Sunday 13 April 2008

One Virgin Too Many - Lindsey Davis

What did the Romans ever do for us? Apart from the roads, the aqueducts and decreasing the population of ancient Britain they provided historical fodder for Lindsey Davis’s popular detective novels about Marcus Didius Falco. Falco scrapes a living as a private informer in Rome under the Emperor Vespasian. Vespasian is probably my favourite emperor because he was in charge of the 2nd Legion (stationed in Exeter, you know) and marched around the west country, um... killing my ancestors. I think this gives us a connection.

Like American detectives of the 1950s, Falco gives us a first person narrative of his investigations. He’s an ex-legionary whose tour of duty to Britain (cold, rainy and full of violent, woad-spattered ancestors of the bookclubofone) lurks in his backstory in much the same way that ‘Nam or WW2 do for tough-guy American detectives. This is where Falco’s macho credentials end though. As a good Italian boy, he has an extended family including a domineering mother, spirited girlfriend and slightly bullying sisters to keep him in line. This tends to be what keeps this series in the “cozy mysteries” category. Unlike more morally dubious detectives (like Aurelio Zen, for example ) there is never any doubt that Falco will do the right thing in the end; if he didn’t his female relatives would hound him to the ends of the earth.

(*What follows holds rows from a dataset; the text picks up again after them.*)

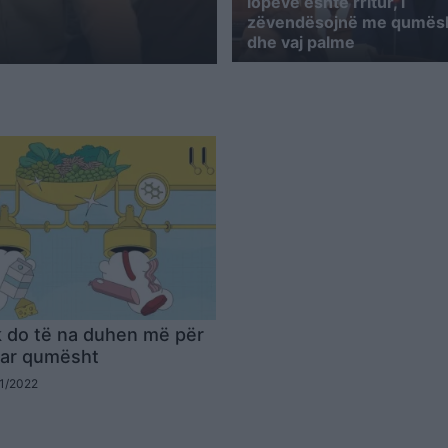
r
lopëve është rritur, i
zëvendësojnë me qumësh
dhe vaj palme
 do të na duhen më për
uar qumësht
01/2022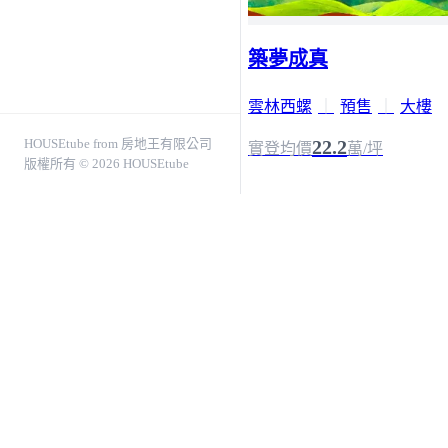
築夢成真
雲林西螺
｜
預售
｜
大樓
HOUSEtube from 房地王有限公司
22.2
實登均價
萬/坪
版權所有 © 2026 HOUSEtube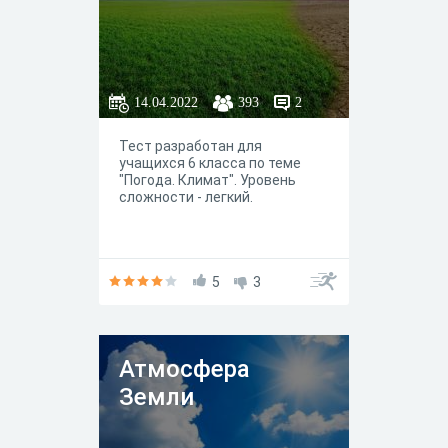
14.04.2022
393
2
Тест разработан для
учащихся 6 класса по теме
"Погода. Климат". Уровень
сложности - легкий.
5
3
Атмосфера
Земли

In this the 11th book in the series, Falco gets a visit from a six year-old child from one of Rome's foremost families who insists that one of her relatives wants to kill her. Unfortunately, he's in no mood for precocious children, having just come back from telling his favourite sister that her ne'er-do-well husband has been thrown to the lions in Tripoli during the 10th book. Alas, he sends the kiddie packing, only for her to go missing a couple of days later. In the meantime, his girlfriend's layabout brother is trying to get into a religious cult called the Arval Brothers (who sound like Animal House for grown up Romans). He gets blackballed... and then trips over a murdered body while leaving the feast in a big strop, so Falco has two mysteries to solve.


If you are already a fan of the series, well read on as this is much the same as the last couple. If you've never read any of these books, my advice would be to start with The Silver Pigs. That is the first book and I found it much edgier and more suspenseful than most of the others. And Exeter features briefly!